Last week we stated that it’s time to take a breather because the worst time has passed, and the most hawkish expectations for the Fed’s rate hikes are starting to ease. However, it doesn’t mean a bull market is just around the corner, and we are still in the midst of a super tightening cycle in 2022-2023. In a word, the pace of interest rate hikes is still fast, and we could see a marginal fade in rate hikes as time goes on.
Source: CME Fed WatchTool
Because of its data-dependent nature for the Federal Reserve, the exact timeline for rate hikes of this tightening cycle (i.e.2022-2023) is still unpredictable, let alone the balance sheet roll-off is expected to continue for several years. The impact of rate hikes on risk assets mainly depends on market expectations. There are over 90% probabilities for 50 basis point rate hikes in June and July, and the odds are above 60% for a 50 basis points rate hike in September.

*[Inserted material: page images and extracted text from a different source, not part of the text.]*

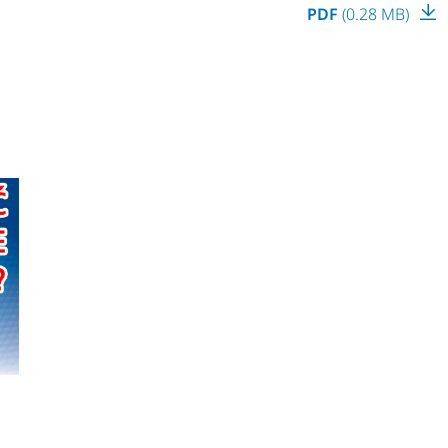
PDF
(0.28 MB)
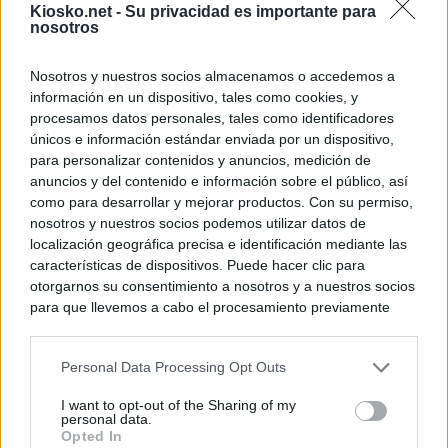
Kiosko.net -
Su privacidad es importante para
personas se muev
nosotros
algo"
Nosotros y nuestros socios almacenamos o accedemos a
información en un dispositivo, tales como cookies, y
© Kiosko.net
Aviso Legal
Privacidad y Cookies
procesamos datos personales, tales como identificadores
únicos e información estándar enviada por un dispositivo,
para personalizar contenidos y anuncios, medición de
anuncios y del contenido e información sobre el público, así
como para desarrollar y mejorar productos. Con su permiso,
nosotros y nuestros socios podemos utilizar datos de
localización geográfica precisa e identificación mediante las
características de dispositivos. Puede hacer clic para
otorgarnos su consentimiento a nosotros y a nuestros socios
para que llevemos a cabo el procesamiento previamente
descrito. De forma alternativa, puede acceder a información
más detallada y cambiar sus preferencias antes de otorgar o
Personal Data Processing Opt Outs
negar su consentimiento. Tenga en cuenta que algún
procesamiento de sus datos personales puede no requerir
I want to opt-out of the Sharing of my
de su consentimiento, pero usted tiene el derecho de
personal data.
rechazar tal procesamiento. Sus preferencias se aplicarán
Opted In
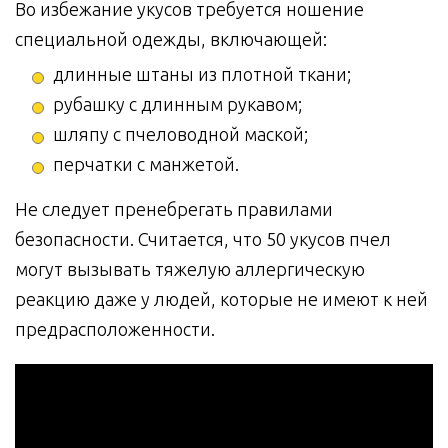
Во избежание укусов требуется ношение
специальной одежды, включающей:
длинные штаны из плотной ткани;
рубашку с длинным рукавом;
шляпу с пчеловодной маской;
перчатки с манжетой.
Не следует пренебрегать правилами
безопасности. Считается, что 50 укусов пчел
могут вызывать тяжелую аллергическую
реакцию даже у людей, которые не имеют к ней
предрасположенности.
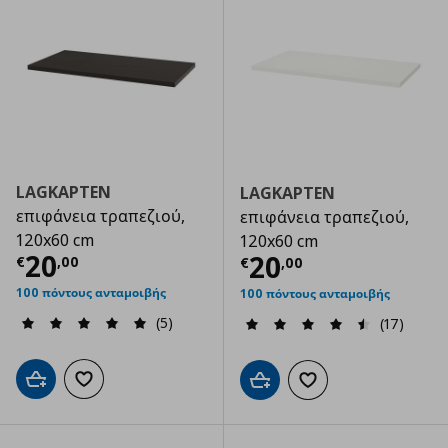
LAGKAPTEN
LAGKAPTEN
επιφάνεια τραπεζιού,
επιφάνεια τραπεζιού,
120x60 cm
120x60 cm
Τρέχουσα τιμή
€ 20,00
20
Τρέχουσα τιμ
20
€
,
00
€
,
00
100 πόντους ανταμοιβής
100 πόντους ανταμοιβής
(5)
(17)
Προσθήκη στο καλάθι
Προσθήκη στα αγαπημένα
Προσθήκη στο καλάθι
Προσθήκη στα αγαπημ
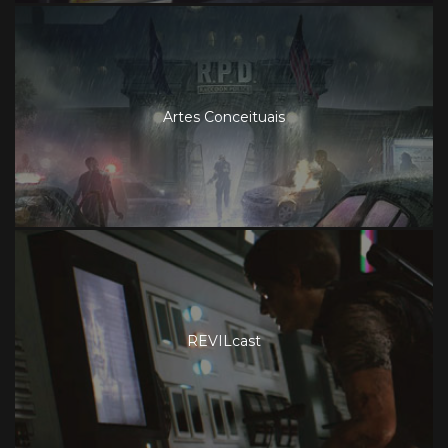
Artes Conceituais
REVILcast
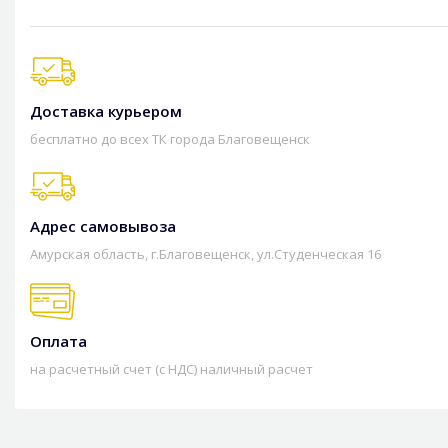
Доставка курьером
бесплатно до всех ТК города Благовещенск
Адрес самовывоза
Амурская область, г.Благовещенск, ул.Студенческая 16
Оплата
на расчетный счет (с НДС) наличный расчет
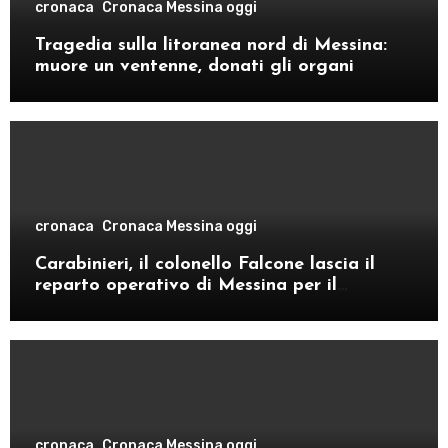
cronaca
Cronaca Messina oggi
Tragedia sulla litoranea nord di Messina:
muore un ventenne, donati gli organi
cronaca
Cronaca Messina oggi
Carabinieri, il colonello Falcone lascia il
reparto operativo di Messina per il
comando provinciale di Como
cronaca
Cronaca Messina oggi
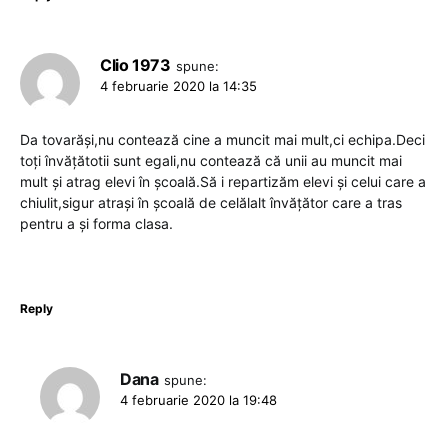
Clio 1973
spune:
4 februarie 2020 la 14:35
Da tovarăși,nu contează cine a muncit mai mult,ci echipa.Deci
toți învățătotii sunt egali,nu contează că unii au muncit mai
mult și atrag elevi în școală.Să i repartizăm elevi și celui care a
chiulit,sigur atrași în școală de celălalt învățător care a tras
pentru a și forma clasa.
Reply
Dana
spune:
4 februarie 2020 la 19:48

In terms of Quantitative Tightening (QT), which has just begun in June, we’ll see the amount of balance sheet roll-off increase gradually in the first six months, while the impact on liquidity will not kick in until year-end. We have never seen QT at these types of levels before, and no one knows the effects it will have on the market.

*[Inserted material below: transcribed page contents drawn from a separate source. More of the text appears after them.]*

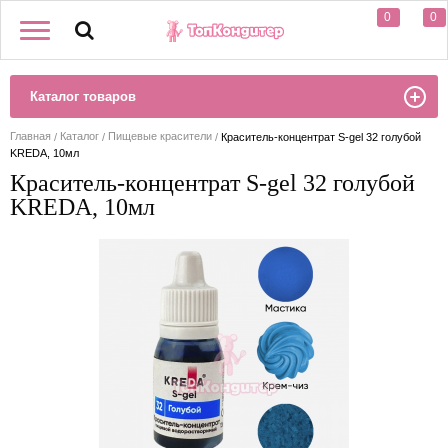
0
0
Каталог товаров
Главная
Каталог
Пищевые красители
Краситель-концентрат S-gel 32 голубой
KREDA, 10мл
Краситель-концентрат S-gel 32 голубой
KREDA, 10мл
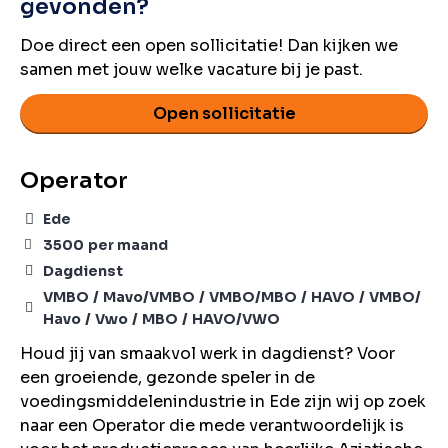
gevonden?
Doe direct een open sollicitatie! Dan kijken we
samen met jouw welke vacature bij je past.
Open sollicitatie
Operator
Ede
3500
per maand
Dagdienst
VMBO
Mavo/VMBO
VMBO/MBO
HAVO
VMBO/
Havo
Vwo
MBO
HAVO/VWO
Houd jij van smaakvol werk in dagdienst? Voor
een groeiende, gezonde speler in de
voedingsmiddelenindustrie in Ede zijn wij op zoek
naar een Operator die mede verantwoordelijk is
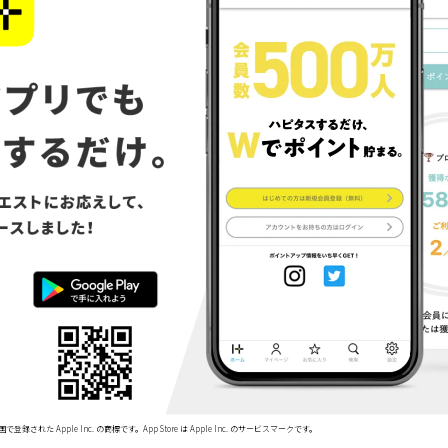
で登録された Apple Inc. の商標です。App Store は Apple Inc. のサービスマークです。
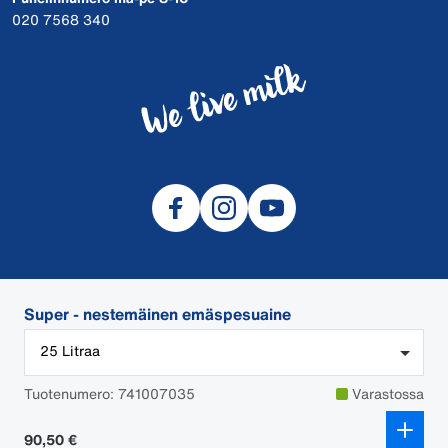
020 7568 340
Super - nestemäinen emäspesuaine
© 2026 DeLaval
Tietosuojalauseke
25 Litraa
Evästeet
Tuotenumero: 741007035
Varastossa
Tilaus-, maksu- ja toimitusehdot
Käyttöturvallisuustiedotteet
90,50 €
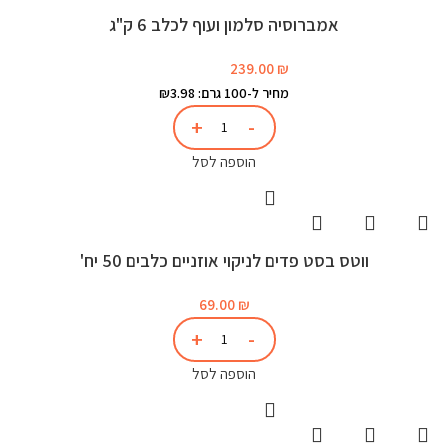
אמברוסיה סלמון ועוף לכלב 6 ק"ג
239.00
₪
מחיר ל-100 גרם: ₪3.98
הוספה לסל
ווטס בסט פדים לניקוי אוזניים כלבים 50 יח'
69.00
₪
הוספה לסל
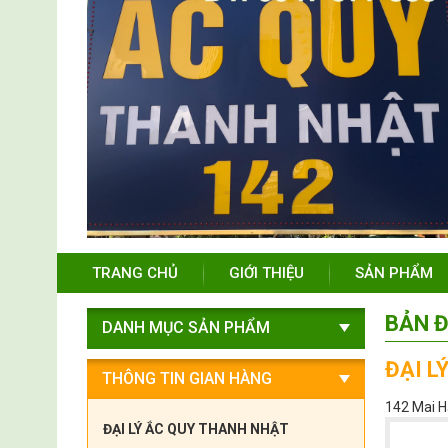
TRANG CHỦ
GIỚI THIỆU
SẢN PHẨM
BẢN Đ
DANH MỤC SẢN PHẨM
ĐẠI L
THÔNG TIN GIAN HÀNG
142 Mai H
ĐẠI LÝ ẮC QUY THANH NHẬT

Remember one thing; price is the ultimate reflection of the market participants. It doesn’t matter what the news is. If the price moves in the opposite direction of your expectations, you are wrong. Price is always right.
We don’t expect an obvious bull trend for cryptocurrencies in Q2, 2022. However, small rebounds are common during bear markets. We don’t rule out the possibilities of marginal changes in the Fed’s rhetoric and good news from both fundamentals and government policies. We believe it’s still not a time to panic but a time for further reassessments.
Market Sentiment Analysis
Traders are always interested in valuable indicators that can measure market sentiment. One of the market forces that has become increasingly popular is option market makers’ gamma exposure (GEX). Gamma shows the rate of change for Delta, which is what market makers use to hedge their positions. So, the higher the Gamma, the more market makers will need to hedge when prices spike in the respective direction. If you remember the Game Stop ($GME) debacle, that was caused by a Gamma squeeze.
Source: Laevitas
We predicted that a negative spiral could emerge in early May if GEX is deep below the neutral line and Bitcoin trades under $30,000. This means that volatility will keep hovering due to the effect of negative Gamma. Outsized negative Gamma could lead to a gamma squeeze, causing further declines until GEX data moves above its -15k threshold.
With GEX finally above water and starting to show an improved situation since late May. We believe a much healthier future is now in preparation from a market sentiment perspective.